Fuel Gauge

The biggest challenge ever for the auto industry

Although its position as the largest single car and truck market in the world may well change over the next decade, the US still holds that position as it has done ever since cars were mass-produced. Very pertinent then that the Obama administration is poised to shortly announce the newest details of changes for fuel economy and greenhouse gas emissions for cars and light trucks. In conjunction with the Environmental Protection Agency the US Transportation Department is now working on plans that will set the guidelines for vehicles constructed in model years 2017 to 2025. While that seems a long way in the future the regulations laid out soon will dictate the direction the automakers will need to take to secure their piece of the market. More importantly the approved regulations will result in a substantial reduction in oil consumption, it’s just a pity the part of the regulations don’t mandate that a certain amount of vehicles are electric or hybrids.

This will represent a rapidly constructed series of standards as the administration only recently released the standards for 2012-2016 in May of this year. The official targets have yet to be published but an internal presidential memo in May stated that the new review must achieve:

“substantial annual progress in reducing transportation sector greenhouse gas emissions and fossil fuel consumption, strengthen the industry and enhance job creation in the United States.”

fuel-gaugeThe sad reality is because the lessons of the fuel shortage in the 1970s were never learned, both governments and the industry are playing catch-up at a rate which will be difficult to achieve. What environmental groups are urging versus what the industry feels it can achieve are very different indeed. The most recent standards look to raise the countries average fuel economy to just over 35 mpg by the year 2016. Environmental groups are lobbying to raise efficiency standards to at least 60 mpg by 2025. Considering the industry has struggled to add an extra 12 miles per gallon in the last 30 years I can’t see how they will manage to add 30 more in the next 15. However, it is what is necessary and it is what should be done.
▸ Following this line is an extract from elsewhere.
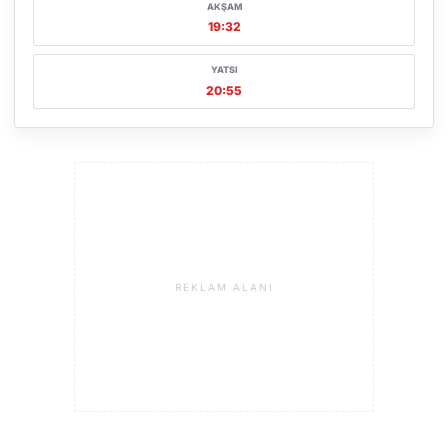
AKŞAM
19:32
YATSI
20:55
REKLAM ALANI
I think as we get nearer to these deadlines the reality that conventional gasoline vehicles which are not hybrids (at the very least) are coming to the end of their existence. Environmental concerns one would hope would propel these changes alone although in all likelihood a return to a five dollar gallons with no reduction in sight will impact consumers and automakers more rapidly than all the best intentions within the halls of government.

The debate will rage on all fronts in the years to come, automakers will cite technology and cost being the roadblocks that can’t be overcome. Lobbyists and a changing consumer profile will insist that we can’t inch along to fuel efficiency rates that are so far advanced from where we are now. Governments all over the world not just the US will legislate the point in the middle where the industry must go, concessions will be made along the way but playing catch-up is never easy especially when the standards were far too slack for far too long.